On Thursday WTIT: The Blog does a meme called Thursday Thunks that has been written by Berleen and Kimber. Now we’ve been added as part of the mix. What we’ve promised to Kimber and Berleen is that on our turn, we’d write my questions within the spirit of Thunks. All the meme questions are in bold.
The TT questions are brought to you by Kimber, the color of Wednesday’s Eyes and the number 5.
1. Have you ever performed the Heimlich Maneuver on someone or had it performed on you? Not exactly. I did convince a blonde once that I knew how to do a pre-Heimlich Maneuver. I said that if she got in the right position it would prevent her from choking the entire next day. Now that was a maneuver.
3. Have you ever felt like banging your head against the wall? Right after I got tossed from Random Boredom I considered it. She may be as big an asshole as I ever encountered in the blogosphere. I know I should let it go. But if anyone ever owed me a full court apology, it is Linda Crow.
4. What’s the dumbest thing you have done after a breakup with a S/O? Once I got convinced to let my last S/O come visit me for a week a year later for a romp with no strings attached. It was the longest fucking week of my life. If it weren’t for the two threesomes during the week it would have been a total waste of time.
5. Reports came out this week that Michael Jackson was gay. Are you shocked, don’t believe it, don’t care or felt he was all along? Let’s see. He paid over $5 million to a child to shut up. The dude was a pedophile. His death doesn’t change anything. His music was genius. His life was a tragic mess.
6. If Berleen and Bud are standing on the roof of a one story building and decide to throw water balloons at Kimber walking down below on the sidewalk, what color balloon hits her first? The yellow one since it’s your least favorite color.
8. Have you ever ridden in a sidecar on a motorcycle? Did we get sent back to the 1930s and a 3 Stooges movie? Does anyone even do this anymore? I would have nothing to do with a motorcycle in any shape or form. I’d rather be a bit less of a fucking target. Or is there some sexual innuendo that I am unaware of?
9. Do/did you go party on Cinco De Mayo, and if so what color was the bartender’s shirt? I have a tradition of going to a Mexican strip club. It’s a classy place called Discoteca Chupada. The barmaids do not where shirts.

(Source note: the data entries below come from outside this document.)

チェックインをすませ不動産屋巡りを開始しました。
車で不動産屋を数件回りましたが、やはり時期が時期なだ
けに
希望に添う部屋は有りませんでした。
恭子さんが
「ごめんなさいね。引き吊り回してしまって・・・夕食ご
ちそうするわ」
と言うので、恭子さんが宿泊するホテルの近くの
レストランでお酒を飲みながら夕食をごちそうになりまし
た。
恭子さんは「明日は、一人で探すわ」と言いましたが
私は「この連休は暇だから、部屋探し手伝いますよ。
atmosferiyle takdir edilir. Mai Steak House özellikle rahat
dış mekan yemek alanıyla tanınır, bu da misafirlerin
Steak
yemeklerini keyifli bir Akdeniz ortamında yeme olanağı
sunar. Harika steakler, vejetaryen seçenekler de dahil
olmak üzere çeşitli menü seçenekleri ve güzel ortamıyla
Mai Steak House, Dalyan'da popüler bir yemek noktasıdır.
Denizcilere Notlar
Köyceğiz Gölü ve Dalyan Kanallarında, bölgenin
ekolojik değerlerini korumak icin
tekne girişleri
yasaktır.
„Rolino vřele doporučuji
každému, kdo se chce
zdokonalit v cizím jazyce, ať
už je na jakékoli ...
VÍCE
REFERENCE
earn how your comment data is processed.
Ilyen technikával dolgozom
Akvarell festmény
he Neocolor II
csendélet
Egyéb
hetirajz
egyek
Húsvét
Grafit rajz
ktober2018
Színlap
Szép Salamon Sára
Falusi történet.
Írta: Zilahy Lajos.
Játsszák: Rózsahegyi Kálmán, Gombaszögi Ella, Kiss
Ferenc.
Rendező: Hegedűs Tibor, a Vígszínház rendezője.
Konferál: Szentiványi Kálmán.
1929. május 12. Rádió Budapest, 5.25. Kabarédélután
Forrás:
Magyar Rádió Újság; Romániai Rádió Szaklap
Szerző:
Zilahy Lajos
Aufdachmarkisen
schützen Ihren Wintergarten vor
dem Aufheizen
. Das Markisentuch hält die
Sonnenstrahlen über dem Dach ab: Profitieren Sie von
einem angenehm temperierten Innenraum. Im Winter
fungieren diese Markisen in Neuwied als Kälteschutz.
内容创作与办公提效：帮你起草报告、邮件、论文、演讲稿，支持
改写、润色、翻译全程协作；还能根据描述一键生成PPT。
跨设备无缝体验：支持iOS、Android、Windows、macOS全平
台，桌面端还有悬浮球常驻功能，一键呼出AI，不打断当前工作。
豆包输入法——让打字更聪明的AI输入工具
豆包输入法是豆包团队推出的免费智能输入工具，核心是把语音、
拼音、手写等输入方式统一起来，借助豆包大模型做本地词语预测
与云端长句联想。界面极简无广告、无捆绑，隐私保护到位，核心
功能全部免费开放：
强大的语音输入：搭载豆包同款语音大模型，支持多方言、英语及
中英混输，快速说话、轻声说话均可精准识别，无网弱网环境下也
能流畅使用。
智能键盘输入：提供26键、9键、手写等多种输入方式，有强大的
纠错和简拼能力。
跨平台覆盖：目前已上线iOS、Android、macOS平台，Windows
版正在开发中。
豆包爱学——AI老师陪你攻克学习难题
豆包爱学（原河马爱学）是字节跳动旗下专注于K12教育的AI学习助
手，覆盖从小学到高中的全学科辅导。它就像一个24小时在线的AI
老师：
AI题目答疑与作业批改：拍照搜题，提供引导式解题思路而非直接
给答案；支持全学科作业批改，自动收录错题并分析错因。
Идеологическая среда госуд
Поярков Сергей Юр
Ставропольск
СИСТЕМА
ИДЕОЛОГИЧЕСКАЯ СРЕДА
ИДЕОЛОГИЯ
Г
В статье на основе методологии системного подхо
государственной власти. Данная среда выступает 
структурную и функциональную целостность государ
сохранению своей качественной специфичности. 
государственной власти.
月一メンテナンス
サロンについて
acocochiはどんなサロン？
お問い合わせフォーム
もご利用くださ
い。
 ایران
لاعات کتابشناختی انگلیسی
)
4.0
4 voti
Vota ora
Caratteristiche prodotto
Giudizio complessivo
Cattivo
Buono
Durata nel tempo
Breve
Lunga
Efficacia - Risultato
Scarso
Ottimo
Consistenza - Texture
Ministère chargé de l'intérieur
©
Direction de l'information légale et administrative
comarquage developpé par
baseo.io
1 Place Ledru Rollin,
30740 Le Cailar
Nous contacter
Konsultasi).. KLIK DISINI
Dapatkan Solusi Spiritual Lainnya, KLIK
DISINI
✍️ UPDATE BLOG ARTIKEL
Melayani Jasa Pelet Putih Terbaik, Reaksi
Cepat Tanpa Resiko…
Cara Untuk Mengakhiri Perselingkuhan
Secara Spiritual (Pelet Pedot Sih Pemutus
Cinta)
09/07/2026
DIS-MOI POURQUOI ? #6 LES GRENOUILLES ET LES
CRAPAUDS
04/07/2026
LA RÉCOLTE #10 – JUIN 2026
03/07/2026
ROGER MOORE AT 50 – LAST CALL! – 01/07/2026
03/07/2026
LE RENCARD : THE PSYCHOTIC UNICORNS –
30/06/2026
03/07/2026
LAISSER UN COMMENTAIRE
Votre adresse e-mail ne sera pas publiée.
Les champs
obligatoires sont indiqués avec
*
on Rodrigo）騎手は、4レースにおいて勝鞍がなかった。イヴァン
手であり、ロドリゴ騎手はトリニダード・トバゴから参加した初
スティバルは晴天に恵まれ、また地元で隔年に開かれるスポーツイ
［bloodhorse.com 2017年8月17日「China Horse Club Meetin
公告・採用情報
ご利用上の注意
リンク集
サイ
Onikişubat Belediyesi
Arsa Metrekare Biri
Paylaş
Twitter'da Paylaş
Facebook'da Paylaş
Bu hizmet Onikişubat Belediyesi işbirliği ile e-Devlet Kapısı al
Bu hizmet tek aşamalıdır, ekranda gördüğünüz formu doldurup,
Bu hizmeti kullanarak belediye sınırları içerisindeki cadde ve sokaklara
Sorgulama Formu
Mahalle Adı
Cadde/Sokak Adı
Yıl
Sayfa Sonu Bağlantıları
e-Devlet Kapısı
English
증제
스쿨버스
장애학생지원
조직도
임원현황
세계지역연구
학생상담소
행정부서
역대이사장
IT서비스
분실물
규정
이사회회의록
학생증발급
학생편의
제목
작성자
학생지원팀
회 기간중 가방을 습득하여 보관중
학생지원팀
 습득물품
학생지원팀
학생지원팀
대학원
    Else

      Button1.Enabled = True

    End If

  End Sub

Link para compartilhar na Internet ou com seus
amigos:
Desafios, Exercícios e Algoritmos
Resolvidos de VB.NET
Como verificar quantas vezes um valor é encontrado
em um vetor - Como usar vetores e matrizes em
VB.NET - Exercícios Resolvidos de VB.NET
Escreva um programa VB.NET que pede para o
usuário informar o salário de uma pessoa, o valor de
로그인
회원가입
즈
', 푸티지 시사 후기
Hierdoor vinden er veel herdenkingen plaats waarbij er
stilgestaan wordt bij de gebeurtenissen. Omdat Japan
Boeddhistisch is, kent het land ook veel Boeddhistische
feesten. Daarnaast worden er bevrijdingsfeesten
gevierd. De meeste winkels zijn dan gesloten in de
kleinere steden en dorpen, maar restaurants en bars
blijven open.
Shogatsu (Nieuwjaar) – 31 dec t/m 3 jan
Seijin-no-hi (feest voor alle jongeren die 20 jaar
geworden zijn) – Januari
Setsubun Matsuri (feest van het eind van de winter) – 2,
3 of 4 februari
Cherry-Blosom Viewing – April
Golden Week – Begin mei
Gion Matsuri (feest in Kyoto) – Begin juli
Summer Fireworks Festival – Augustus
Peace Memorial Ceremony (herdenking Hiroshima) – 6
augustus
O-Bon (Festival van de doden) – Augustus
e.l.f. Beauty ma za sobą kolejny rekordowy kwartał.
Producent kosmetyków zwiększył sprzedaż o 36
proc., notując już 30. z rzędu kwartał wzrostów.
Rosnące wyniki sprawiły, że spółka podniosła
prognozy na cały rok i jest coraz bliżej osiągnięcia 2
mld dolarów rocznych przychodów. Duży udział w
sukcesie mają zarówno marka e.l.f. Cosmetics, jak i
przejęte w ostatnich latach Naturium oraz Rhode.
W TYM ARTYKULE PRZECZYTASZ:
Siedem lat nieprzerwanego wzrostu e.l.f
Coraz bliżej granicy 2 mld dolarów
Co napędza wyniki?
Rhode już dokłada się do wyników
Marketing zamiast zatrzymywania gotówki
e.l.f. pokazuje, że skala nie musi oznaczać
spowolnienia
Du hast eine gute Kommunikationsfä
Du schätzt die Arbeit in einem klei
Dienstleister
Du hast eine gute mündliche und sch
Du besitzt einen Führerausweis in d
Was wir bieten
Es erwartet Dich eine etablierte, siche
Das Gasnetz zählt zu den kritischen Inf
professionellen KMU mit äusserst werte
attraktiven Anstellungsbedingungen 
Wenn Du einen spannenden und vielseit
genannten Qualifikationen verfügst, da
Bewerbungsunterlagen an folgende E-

And if you bother to do the translation, you’ll know why the twins and I are headed there Wednesday night.
10. Why does a hat have a bill? Para sombrear el sol de mierda. Oops, my bad. I said to shade out the fucking sun.
11. If you were a WWE professional wrestler, what would your stage name be? I would no more participate, condone or even watch a WWE event. I am such the wrong person to ask this. If there’s not a ball it’s not a sport. If it’s not even real than it’s a fantasy. My fantasies involve three women, not two men with steroid breath.
12. How many keys do you have on your keyring? Five. Very exciting question. But in fairness, you rocked today. I think it’s been a while since you rocked. You always do fine, but today you rocked. BTW, I am psyched. My lady and I will finally be meeting Jodi and Sue on Saturday.
13. What is the oldest picture you currently have in your home? What year was it taken and who/what is the photo of? I have a the very first picture of my dad and I when I was an infant. The next oldest is a nude shot of Marilyn from a couple of years later. That’s all folks. Tomorrow we do The Dating Profiles Meme. It’s a great meme that only ten of us do. But I do know it’s a challenging meme. The players who do the meme really excel at it. Time for a Smirnoff and wait for my lady to call. Peace.